A few weeks ago, I had the “happiness” to go back to basics by appearing in Municipal Court to challenge a parking ticket. My offense: having indicated the letter “O” rather than the number “0” when entering my license plate number.

I must admit that while listening to the “dangerous” defendants preceding me and the varied conclusions of the judge, I realized that my fate, which seemed obvious to me at the start, was becoming less and less certain.

Accused noh 1: Mr. had displayed his – paid – parking permit in his rear-view mirror, but it was only visible from the side and not from the front window. Nothing in the rules indicated where his sticker should be visible. Guilty.

Accused noh 2 and noh 3: In both cases, the ladies had paid for a parking permit. They had parked in a space where it was indicated “Limocar”. According to the judge, Limocar did not invest enough in its posters to indicate “no parking”. Not guilty.

Accused noh 4: Mr. had lent his car to his spouse. The latter, a student, had purchased a parking sticker from the university. Madame is new to Canada. She believes that the number to enter to obtain this sticker is the number that appears on her registration certificate, which in fact corresponds to her plate number, but followed by an additional letter. The University nevertheless issues him a parking permit. Guilty (of gross negligence, according to the prosecutor present).

My turn came, I told the judge that nothing allowed me to know that the letter “O” was prohibited and, on reading my plate, nothing suggested that it was not an “O”. “.

The judge pointed out to me that it was not up to him to tell the SAAQ that it had to better inform citizens and make its license plates less prone to confusion (but, on the other hand, Limocar had to review its posters…). Verdict: guilty.

The error is human

In 2018, the Quebec Court of Appeal, in Ville de Saint-Jérôme v. Sauvé, marked a significant shift in the way parking violations were handled, recognizing that to err is human and that the defense of due diligence or mistake of fact must be admissible.

This decision raised eyebrows for some who saw a significant potential for clogging up the courts (compared to a conviction without the possibility of raising the defense of due diligence). In its judgment, however, the Quebec Court of Appeal rejected the argument of administrative efficiency. Quoting author Don Stuart, the Court noted that “fear that the defense of due diligence will bog down the courts betrays a lack of confidence in the common sense of triers of fact”.

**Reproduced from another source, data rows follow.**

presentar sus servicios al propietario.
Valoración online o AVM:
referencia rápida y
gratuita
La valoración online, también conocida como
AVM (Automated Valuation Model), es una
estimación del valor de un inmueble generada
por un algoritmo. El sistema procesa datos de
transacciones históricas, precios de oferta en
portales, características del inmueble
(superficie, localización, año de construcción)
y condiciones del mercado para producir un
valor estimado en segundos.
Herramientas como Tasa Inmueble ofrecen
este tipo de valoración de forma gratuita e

My $150 “investment” allowed me to see that, unfortunately, this means of defence, although it is a step in the right direction, nevertheless contributes not only to the backlog of the courts in Quebec, but also maintaining social inequities.

I can afford to pay this amount. Also, as a law professor, that afternoon gave me the opportunity to engage in experiential research on our judicial system. So I didn’t waste my time, even though I would have preferred not to have to pay for my “training session”.

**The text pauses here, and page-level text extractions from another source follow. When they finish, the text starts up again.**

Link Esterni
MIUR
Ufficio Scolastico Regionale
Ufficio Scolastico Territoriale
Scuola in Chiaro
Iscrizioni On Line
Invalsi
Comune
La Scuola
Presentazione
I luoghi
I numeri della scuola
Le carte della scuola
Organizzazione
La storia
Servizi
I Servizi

The immigrant student, convicted of gross neglect, contacted me. The sum of $150 represents for her three days of part-time work. A job necessary to pay for his studies.

The three other defendants, all people on the labor market, were obliged to take time off to defend their case.

None of the defendants had the training to support their defense with the relevant case law and doctrine. I hadn’t even prepared myself for this hearing and I realized how vulnerable people are when they appear in court without a lawyer.

Admittedly, the law is an essential tool for maintaining social order (for example, we do not want everyone to park just anywhere). But beyond that, the law and its interpretation must fit into a societal context where it is expected that they promote what appears to be fair for the community in a contemporary context.

Moreover, the Quebec Court of Appeal in its judgment indicates that “it is repugnant […] both to the fundamental principles of criminal law and to those of constitutional law, to punish the morally innocent”.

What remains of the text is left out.